Is it relevant to consider whether my relative has capacity to have sex in general or capacity to have sex with a particular person?

The capacity to consent to sexual relations was previously thought to be assessed by reference to the nature of the sexual activity rather than to the identity of the sexual partner. However, in the case of Re Cooper [2009] All ER (d) 33 (mar) Baroness Hale commented:

It is difficult to think of an activity which is more person (and situation) specific than sexual relations. One does not consent to sex in general, one consents to this act for sex with this person at this time and in this place.”

The judges of the Court of Protection have, by contrast, repeatedly emphasised the practical difficulties that will arise if a person’s capacity to consent to sex has to be re-assessed with each new partner, and perhaps even on each occasion when sex is considered. If too high a test is imposed this would prevent many adults with cognitive impairments from enjoying sexual relationships. This would amount to a huge infringement of their right to respect for private and family life.

Court of Protection judges have also been anxious to ensure that those who lack capacity are not subject to an overly paternalistic approach, or required to show that they have approached the decision with greater consideration and analysis than other adults. Often there is little or no such rational analysis when other adults make decisions about sex.

The leading case on capacity to consent to sexual relations is IM v LM & Others [2014] EWCA Civ 37 where the Court of Appeal attempted to clarify this are of law. The main question for the court was whether capacity to consent to sexual relations was ‘act-specific’ or ‘person-specific’; whether a person needs to have capacity to consent to sex in general, or capacity to consent to sex with a particular proposed partner.

The Court of Appeal concluded that there was no conflict between what Baroness Hale had said in Re Cooper above and the approach taken by the judges in the Court of Protection cases. He emphasised that Baroness Hale’s comments had been made in the context of a criminal prosecution act, which had already taken place, whereas the decisions made by the Court of Protection judges relate to acts that may occur in the future. The court accepted that it would ‘totally unworkable’ for social workers or the court to be asked to conduct a capacity assessment each time an adult whose capacity had been questioned wanted to have sex. The court agreed that the test for capacity to consent to sex should not be overly demanding and it endorsed the approach of the Court of Protection judges to protect the autonomy and right to respect for private life of adults with learning disabilities or other cognitive impairments. The court would be reluctant to make any declaration in the case of a person who can demonstrate:

  1. An understanding of basic information about sex;
  2. What it involves physically;
  3. The fact that there may be health risks;
  4. And the fact that some forms of sex between a man and a woman can lead to pregnancy.

How can my vulnerable relative be protected if they lack capacity to have sex?

The Court of Protection has the power to make declarations as to whether or not a person has the required capacity to consent to sexual relations.

How can my vulnerable relative be protected if they have capacity to consent to sexual relations?

Even if your vulnerable relative is considered to have capacity to consent to sexual relations, protection may still be available.

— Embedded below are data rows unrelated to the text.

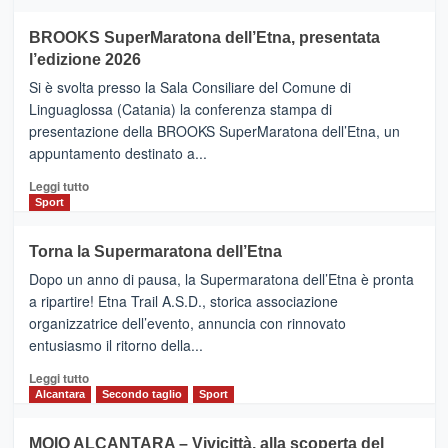
ad
Helsinki
BROOKS SuperMaratona dell’Etna, presentata
con
la
l’edizione 2026
Finnair.
Si è svolta presso la Sala Consiliare del Comune di
Al
Linguaglossa (Catania) la conferenza stampa di
via
presentazione della BROOKS SuperMaratona dell’Etna, un
i
appuntamento destinato a...
collegamenti
Leggi
Leggi tutto
di
Sport
più
su
Torna la Supermaratona dell’Etna
BROOKS
Dopo un anno di pausa, la Supermaratona dell’Etna è pronta
SuperMaratona
dell’Etna,
a ripartire! Etna Trail A.S.D., storica associazione
presentata
organizzatrice dell’evento, annuncia con rinnovato
l’edizione
entusiasmo il ritorno della...
2026
Leggi
Leggi tutto
di
Alcantara
Secondo taglio
Sport
più
su
MOIO ALCANTARA – Vivicittà, alla scoperta del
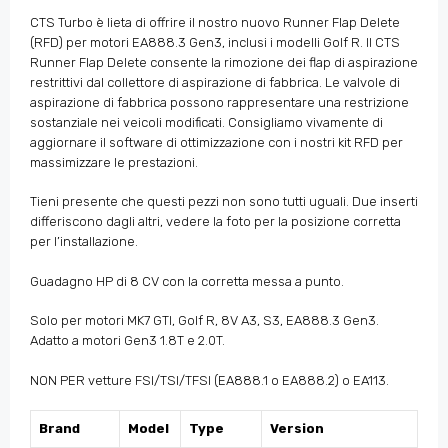
CTS Turbo è lieta di offrire il nostro nuovo Runner Flap Delete
(RFD) per motori EA888.3 Gen3, inclusi i modelli Golf R. Il CTS
Runner Flap Delete consente la rimozione dei flap di aspirazione
restrittivi dal collettore di aspirazione di fabbrica. Le valvole di
aspirazione di fabbrica possono rappresentare una restrizione
sostanziale nei veicoli modificati. Consigliamo vivamente di
aggiornare il software di ottimizzazione con i nostri kit RFD per
massimizzare le prestazioni.
Tieni presente che questi pezzi non sono tutti uguali. Due inserti
differiscono dagli altri, vedere la foto per la posizione corretta
per l’installazione.
Guadagno HP di 8 CV con la corretta messa a punto.
Solo per motori MK7 GTI, Golf R, 8V A3, S3, EA888.3 Gen3.
Adatto a motori Gen3 1.8T e 2.0T.
NON PER vetture FSI/TSI/TFSI (EA888.1 o EA888.2) o EA113.
Brand
Model
Type
Version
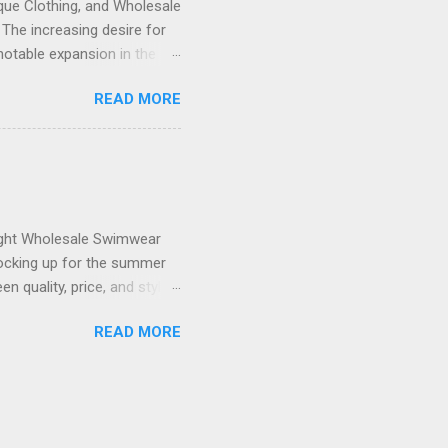
ique Clothing, and Wholesale
 The increasing desire for
notable expansion in the
nly caters to parents in
READ MORE
ers who specialize in the
and other reputable sources
 supplies allows creators
ces. Additionally, wholesale
to retailers looking to
right Wholesale Swimwear
stocking up for the summer
 quality, price, and style
e of the most efficient
READ MORE
 like FashionTIY . This
 the sourcing process,
sing such a versatile
stics of overseas shipping
 Custom Swimsuits is a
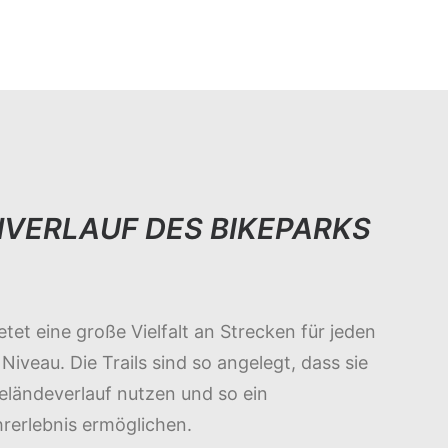
VERLAUF DES BIKEPARKS
tet eine große Vielfalt an Strecken für jeden
 Niveau. Die Trails sind so angelegt, dass sie
eländeverlauf nutzen und so ein
rerlebnis ermöglichen.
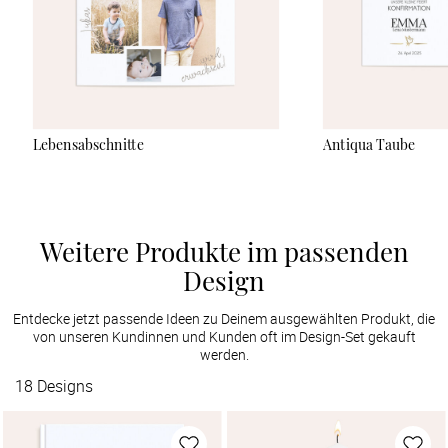
Lebensabschnitte
Antiqua Taube
Weitere Produkte im passenden
Design
Entdecke jetzt passende Ideen zu Deinem ausgewählten Produkt, die
von unseren Kundinnen und Kunden oft im Design-Set gekauft
werden.
18
Designs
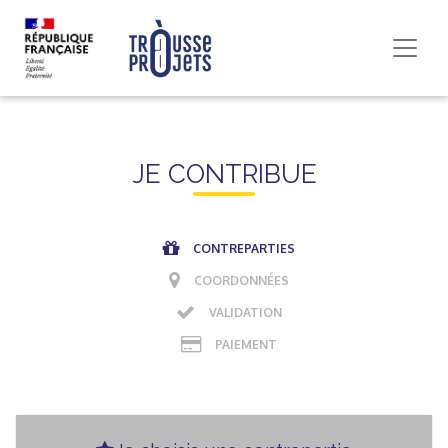
JE CONTRIBUE
CONTREPARTIES
COORDONNÉES
VALIDATION
PAIEMENT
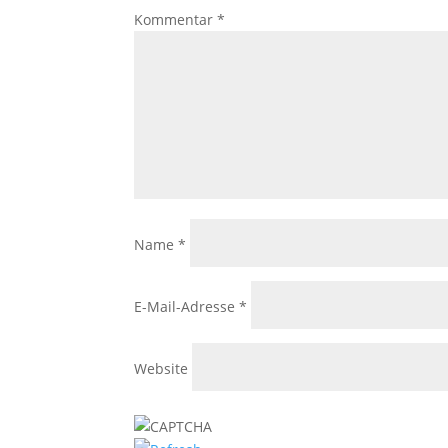
Kommentar
*
Name
*
E-Mail-Adresse
*
Website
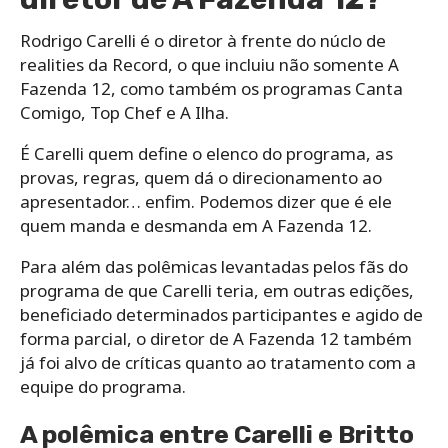
Rodrigo Carelli é o diretor à frente do núclo de
realities da Record, o que incluiu não somente A
Fazenda 12, como também os programas Canta
Comigo, Top Chef e A Ilha.
É Carelli quem define o elenco do programa, as
provas, regras, quem dá o direcionamento ao
apresentador… enfim. Podemos dizer que é ele
quem manda e desmanda em A Fazenda 12.
Para além das polêmicas levantadas pelos fãs do
programa de que Carelli teria, em outras edições,
beneficiado determinados participantes e agido de
forma parcial, o diretor de A Fazenda 12 também
já foi alvo de críticas quanto ao tratamento com a
equipe do programa.
A polêmica entre Carelli e Britto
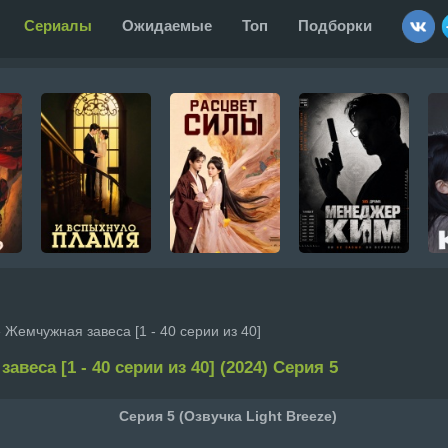
Сериалы
Ожидаемые
Топ
Подборки
 Жемчужная завеса [1 - 40 серии из 40]
авеса [1 - 40 серии из 40] (2024) Серия 5
Серия 5 (Озвучка Light Breeze)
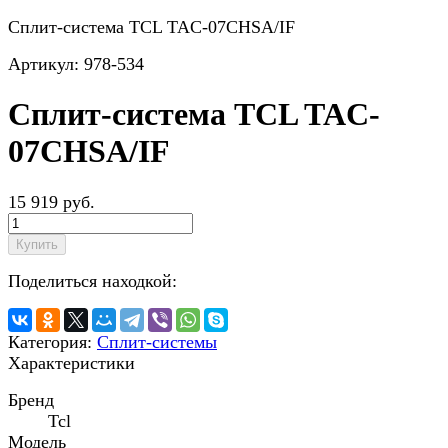
Сплит-система TCL TAC-07CHSA/IF
Артикул:
978-534
Сплит-система TCL TAC-
07CHSA/IF
15 919 руб.
Купить
Поделиться находкой:
Категория:
Сплит-системы
Характеристики
Бренд
Tcl
Модель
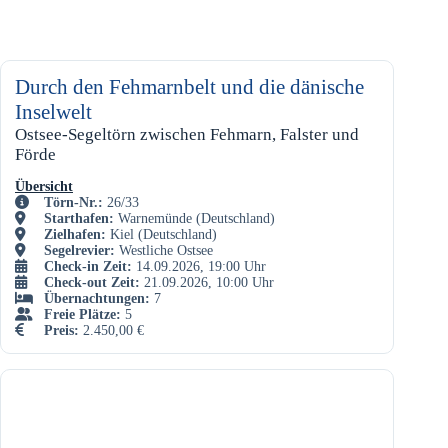
Durch den Fehmarnbelt und die dänische
Inselwelt
Ostsee-Segeltörn zwischen Fehmarn, Falster und
Förde
Übersicht
Törn-Nr.:
26/33
Starthafen:
Warnemünde
(Deutschland)
Zielhafen:
Kiel
(Deutschland)
Segelrevier:
Westliche Ostsee
Check-in Zeit:
14.09.2026, 19:00 Uhr
Check-out Zeit:
21.09.2026, 10:00 Uhr
Übernachtungen:
7
Freie Plätze:
5
Preis:
2.450,00
€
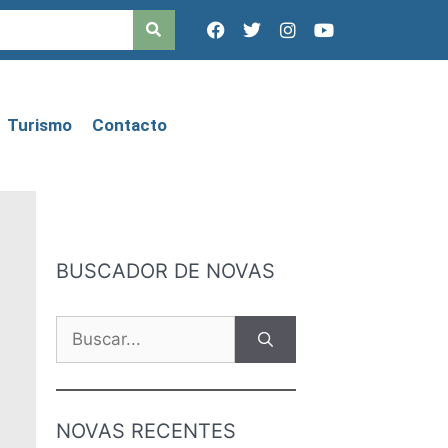
Turismo
Contacto
BUSCADOR DE NOVAS
NOVAS RECENTES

S 30 of Sexual Offences Act 2003 provides for the offence of engaging in sexual activity with a person with a mental disorder impeding choice.

When determining whether an alleged victim of the above offence had the capacity to make that choice, a jury can consider the identity, characteristics and behaviour of the defendant. This is in contrast to determining capacity to consent to sexual relations in the Court of Protection which is not assessed in a ‘person specific way’ even if the identity and risks of the potential partner are known.

It may also be possible to restrict contact with a specific person through a welfare deputyship order.

If a vulnerable person and/or their child is at risk of harm or suffering harm the police should be called to see whether they will take any action to protect. If a crime has been committed, and they have grounds to arrest the perpetrator, the police may impose bail conditions, preventing the perpetrator from contacting the vulnerable person (and their child) and preventing the perpetrator from coming within in a specific radius of their property. If the police are unwilling to take any action, an application for a non-molestation order and/or an occupation order may be appropriate.